Canada’s merger court asked the competition bureau to pay about C$13 million ($9.58 million) to Rogers Communications and Shaw Communications for the lengthy court battle after its failed attempt to block the telecom firms’ C$20-billion merger.

  • Canada’s competition laws are a joke. All Rogers/Shaw had to do was to prove that the merger would be profitable for themselves.

    That’s it. For the merger to be approved, they had to prove it would be profitable.

    Canada’s monopoly laws actively encourage monopolies.

    The country is a joke

  • The bureau’s biggest concern was the deal would lessen competition in a country where wireless bills are already among the highest in the world.

    In March, Canada approved Rogers’ buyout of Shaw Communications after securing binding commitments to pay financial penalties if it failed to create new jobs and invest to expand its network.

    “We’re concerned this blatant monopolization is going to cost Canadians more money on their basic services.”

    “Yeah, but if they throw a couple management positions in and hide their profits in ‘network investments’ (which may or may not include gobbling up even more service providers), then it’s all good, right?”

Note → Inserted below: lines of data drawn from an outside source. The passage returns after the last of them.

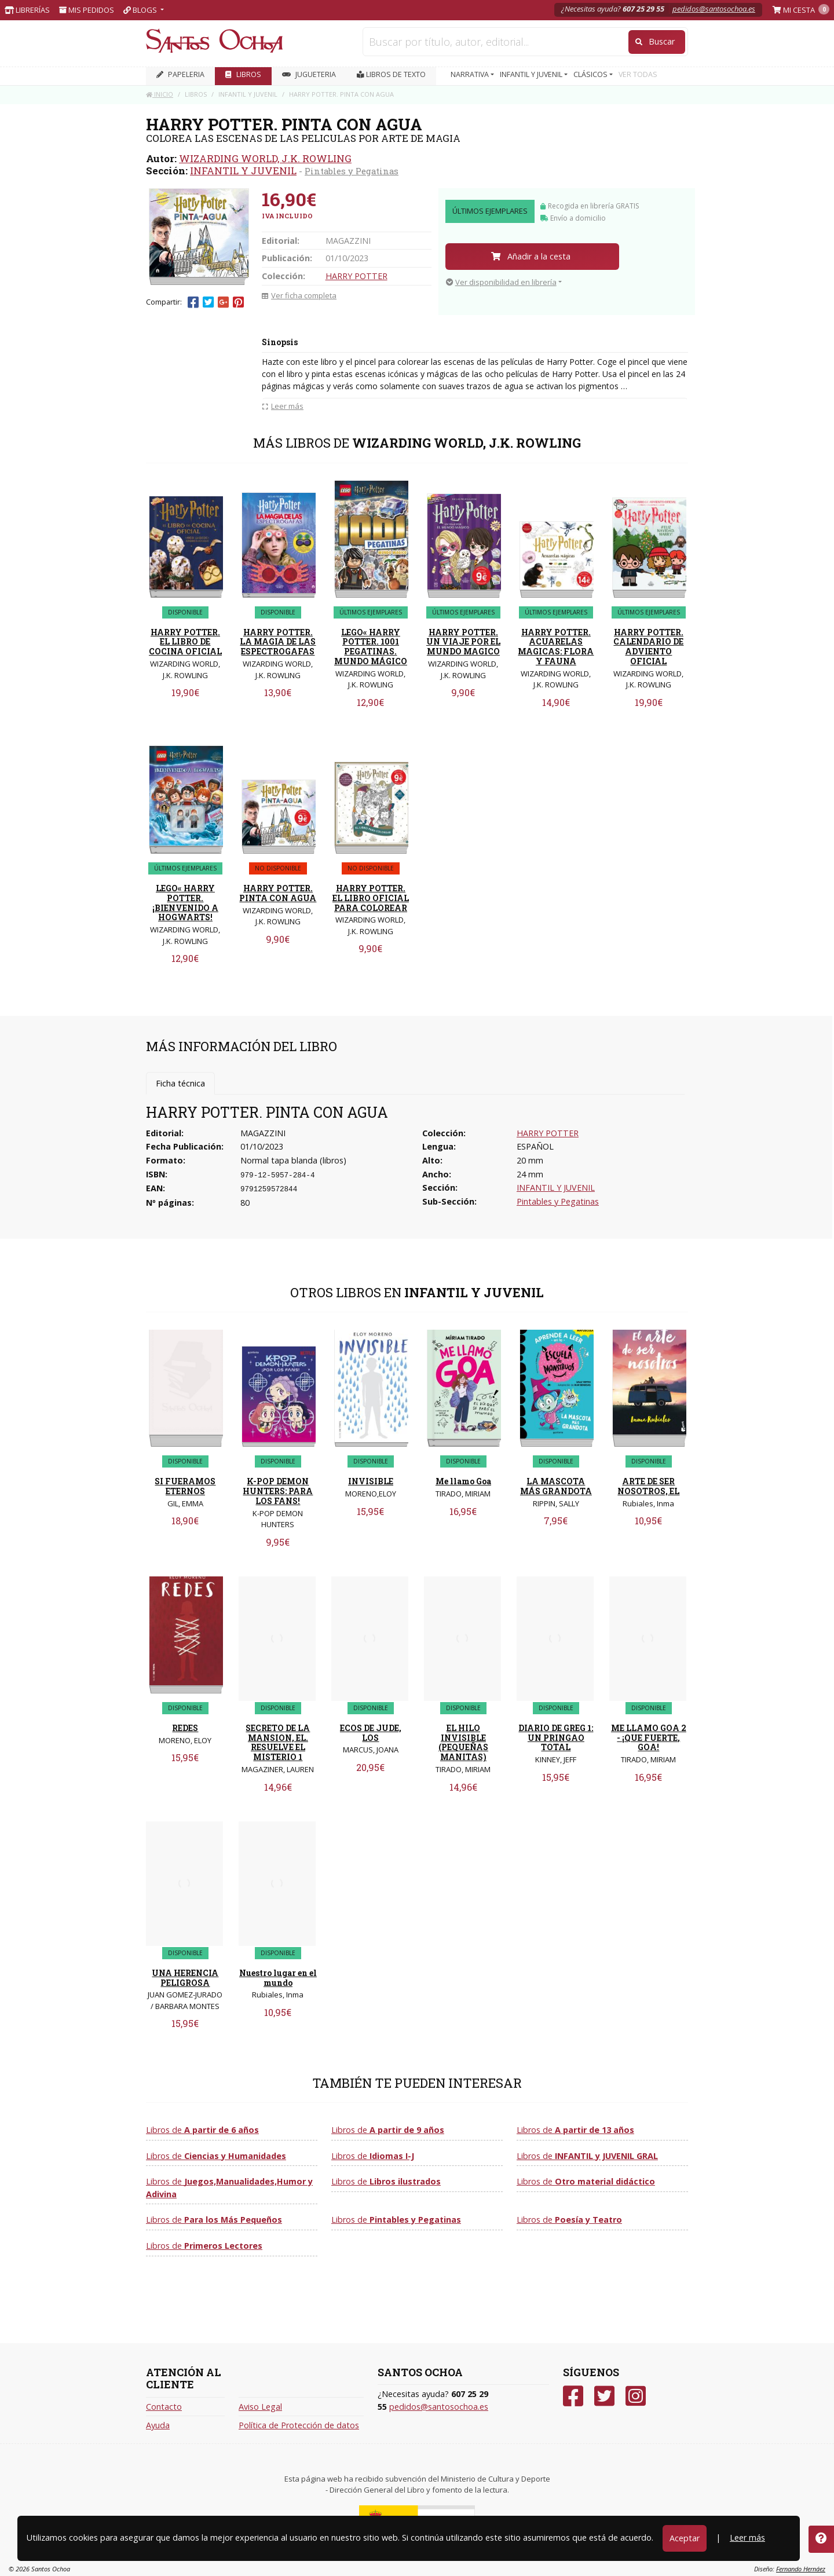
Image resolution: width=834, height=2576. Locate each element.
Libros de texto (391, 74)
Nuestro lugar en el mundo (278, 1977)
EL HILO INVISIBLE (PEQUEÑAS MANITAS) (463, 1742)
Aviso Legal (260, 2406)
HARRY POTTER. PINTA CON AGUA (277, 893)
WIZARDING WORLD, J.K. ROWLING (265, 158)
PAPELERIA (180, 74)
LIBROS (243, 74)
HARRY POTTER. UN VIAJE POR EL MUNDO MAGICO (463, 642)
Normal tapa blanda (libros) (293, 1160)
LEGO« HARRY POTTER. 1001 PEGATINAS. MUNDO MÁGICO (370, 647)
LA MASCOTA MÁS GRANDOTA (556, 1486)
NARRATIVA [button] (471, 74)
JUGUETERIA (309, 74)
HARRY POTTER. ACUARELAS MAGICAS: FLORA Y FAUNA (556, 647)
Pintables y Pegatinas (351, 171)
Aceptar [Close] (685, 2538)
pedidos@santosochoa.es (713, 8)
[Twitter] (604, 2396)
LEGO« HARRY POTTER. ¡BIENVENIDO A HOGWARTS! (185, 903)
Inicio (159, 94)
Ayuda (158, 2425)
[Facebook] (573, 2396)
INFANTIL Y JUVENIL (243, 170)
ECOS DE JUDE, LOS (370, 1732)
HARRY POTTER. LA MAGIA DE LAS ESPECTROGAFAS (278, 642)
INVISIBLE (370, 1481)
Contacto (164, 2406)
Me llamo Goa (463, 1481)
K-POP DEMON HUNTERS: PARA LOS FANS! (278, 1491)
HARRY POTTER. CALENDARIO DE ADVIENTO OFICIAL (648, 647)
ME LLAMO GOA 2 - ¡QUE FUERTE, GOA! (648, 1737)
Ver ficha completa (299, 295)
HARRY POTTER (356, 275)
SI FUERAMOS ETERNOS (185, 1486)
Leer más (747, 2537)
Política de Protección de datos (299, 2425)
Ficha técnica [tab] (180, 1083)
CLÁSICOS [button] (591, 74)
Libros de (202, 2129)
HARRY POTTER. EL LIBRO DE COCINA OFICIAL (185, 642)
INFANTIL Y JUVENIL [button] (532, 74)
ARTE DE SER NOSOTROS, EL (648, 1486)
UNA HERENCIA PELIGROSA (185, 1977)
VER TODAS (638, 74)
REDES (185, 1727)
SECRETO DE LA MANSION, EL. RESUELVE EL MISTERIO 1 (278, 1742)
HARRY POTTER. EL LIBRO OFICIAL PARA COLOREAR (370, 898)
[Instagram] (636, 2396)
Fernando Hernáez (800, 2568)
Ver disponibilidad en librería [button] (501, 282)
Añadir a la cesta (530, 256)
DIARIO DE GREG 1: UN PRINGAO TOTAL (555, 1737)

  • The back-story here: a couple of decades ago, Rogers decided to expand east after profitable regions, instead of being a western cable company in direct competition with Shaw. After they realized how much more money they were making, they then sold Western Canada holdings to Shaw.

    Fast forward to today, and these not-really-competing cable companies turned media conglomerates want to merge, leaving us with Telus and Bell as the competition.

  • This is the best summary I could come up with:


    Aug 29 (Reuters) - Canada’s merger court asked the competition bureau to pay about C$13 million ($9.58 million) to Rogers Communications (RCIb.TO) and Shaw Communications for the lengthy court battle after its failed attempt to block the telecom firms’ C$20-billion merger.

    The Competition Tribunal, Canada’s merger court, in a ruling dated Aug. 28 said the Commissioner of Competition Matthew Boswell’s approach to block the deal was “unreasonable”.

    The companies maintained that Boswell “adopted an unnecessarily contentious approach throughout the litigation, which significantly increased the costs that they were required to incur,” the tribunal said.

    The Rogers-Shaw merger had faced intense opposition from Canada’s antitrust regulator whose efforts to block it were rejected by the Competition Tribunal and a Canadian court.

    The bureau’s biggest concern was the deal would lessen competition in a country where wireless bills are already among the highest in the world.

    In March, Canada approved Rogers’ buyout of Shaw Communications after securing binding commitments to pay financial penalties if it failed to create new jobs and invest to expand its network.